_What to produce_
Could you return the data that follows exactly, minus the images?
*-*-*
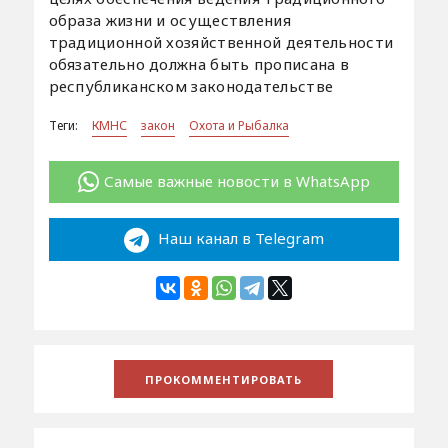
образа жизни и осуществления
традиционной хозяйственной деятельности
обязательно должна быть прописана в
республиканском законодательстве
Теги:
КМНС
закон
Охота и Рыбалка
Самые важные новости в WhatsApp
Наш канал в Telegram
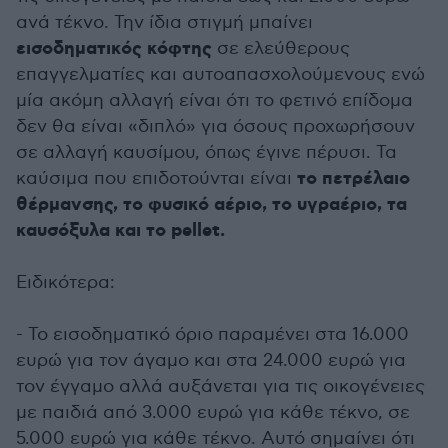
ανά τέκνο. Την ίδια στιγμή μπαίνει
εισοδηματικός κόφτης
σε ελεύθερους
επαγγελματίες και αυτοαπασχολούμενους ενώ
μία ακόμη αλλαγή είναι ότι το φετινό επίδομα
δεν θα είναι «διπλό» για όσους προχωρήσουν
σε αλλαγή καυσίμου, όπως έγινε πέρυσι. Τα
το πετρέλαιο
καύσιμα που επιδοτούνται είναι
θέρμανσης, το φυσικό αέριο, το υγραέριο, τα
καυσόξυλα και το pellet.
Ειδικότερα:
- Το εισοδηματικό όριο παραμένει στα 16.000
ευρώ για τον άγαμο και στα 24.000 ευρώ για
τον έγγαμο αλλά αυξάνεται για τις οικογένειες
με παιδιά από 3.000 ευρώ για κάθε τέκνο, σε
5.000 ευρώ για κάθε τέκνο. Αυτό σημαίνει ότι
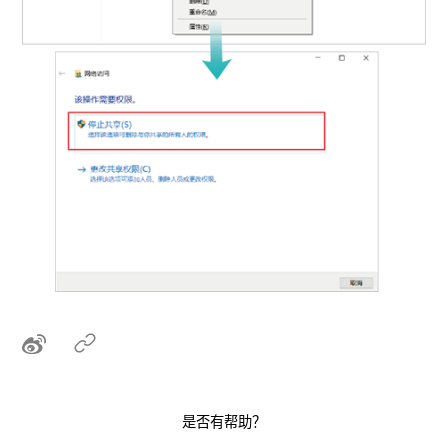
是否有帮助？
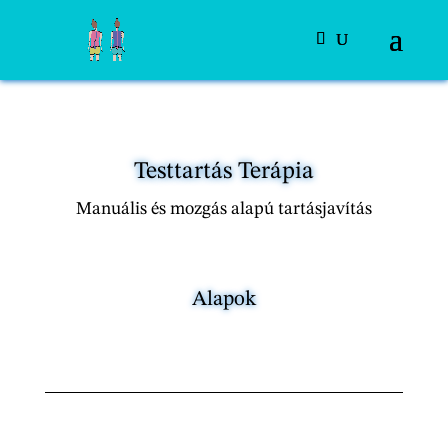
Testtartás Terápia
Manuális és mozgás alapú tartásjavítás
Alapok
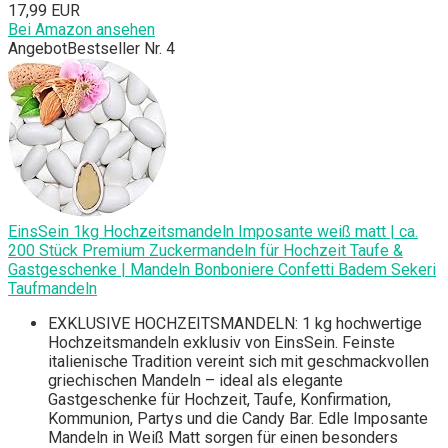
17,99 EUR
Bei Amazon ansehen
Angebot
Bestseller Nr. 4
EinsSein 1kg Hochzeitsmandeln Imposante weiß matt | ca.
200 Stück Premium Zuckermandeln für Hochzeit Taufe &
Gastgeschenke | Mandeln Bonboniere Confetti Badem Sekeri
Taufmandeln
EXKLUSIVE HOCHZEITSMANDELN: 1 kg hochwertige
Hochzeitsmandeln exklusiv von EinsSein. Feinste
italienische Tradition vereint sich mit geschmackvollen
griechischen Mandeln – ideal als elegante
Gastgeschenke für Hochzeit, Taufe, Konfirmation,
Kommunion, Partys und die Candy Bar. Edle Imposante
Mandeln in Weiß Matt sorgen für einen besonders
*-*-*
_Answer box_
образа жизни и осуществления
традиционной хозяйственной деятельности
обязательно должна быть прописана в
республиканском законодательстве
Теги:
КМНС
закон
Охота и Рыбалка
Самые важные новости в WhatsApp
Наш канал в Telegram
ανά τέκνο. Την ίδια στιγμή μπαίνει
εισοδηματικός κόφτης
σε ελεύθερους
επαγγελματίες και αυτοαπασχολούμενους ενώ
μία ακόμη αλλαγή είναι ότι το φετινό επίδομα
δεν θα είναι «διπλό» για όσους προχωρήσουν
σε αλλαγή καυσίμου, όπως έγινε πέρυσι. Τα
το πετρέλαιο
καύσιμα που επιδοτούνται είναι
θέρμανσης, το φυσικό αέριο, το υγραέριο, τα
καυσόξυλα και το pellet.
Ειδικότερα:
- Το εισοδηματικό όριο παραμένει στα 16.000
ευρώ για τον άγαμο και στα 24.000 ευρώ για
τον έγγαμο αλλά αυξάνεται για τις οικογένειες
με παιδιά από 3.000 ευρώ για κάθε τέκνο, σε
5.000 ευρώ για κάθε τέκνο. Αυτό σημαίνει ότι
是否有帮助？
Testtartás Terápia
Manuális és mozgás alapú tartásjavítás
Alapok
17,99 EUR
Bei Amazon ansehen
Angebot
Bestseller Nr. 4
EinsSein 1kg Hochzeitsmandeln Imposante weiß matt | ca.
200 Stück Premium Zuckermandeln für Hochzeit Taufe &
Gastgeschenke | Mandeln Bonboniere Confetti Badem Sekeri
Taufmandeln
EXKLUSIVE HOCHZEITSMANDELN: 1 kg hochwertige
Hochzeitsmandeln exklusiv von EinsSein. Feinste
italienische Tradition vereint sich mit geschmackvollen
griechischen Mandeln – ideal als elegante
Gastgeschenke für Hochzeit, Taufe, Konfirmation,
Kommunion, Partys und die Candy Bar. Edle Imposante
Mandeln in Weiß Matt sorgen für einen besonders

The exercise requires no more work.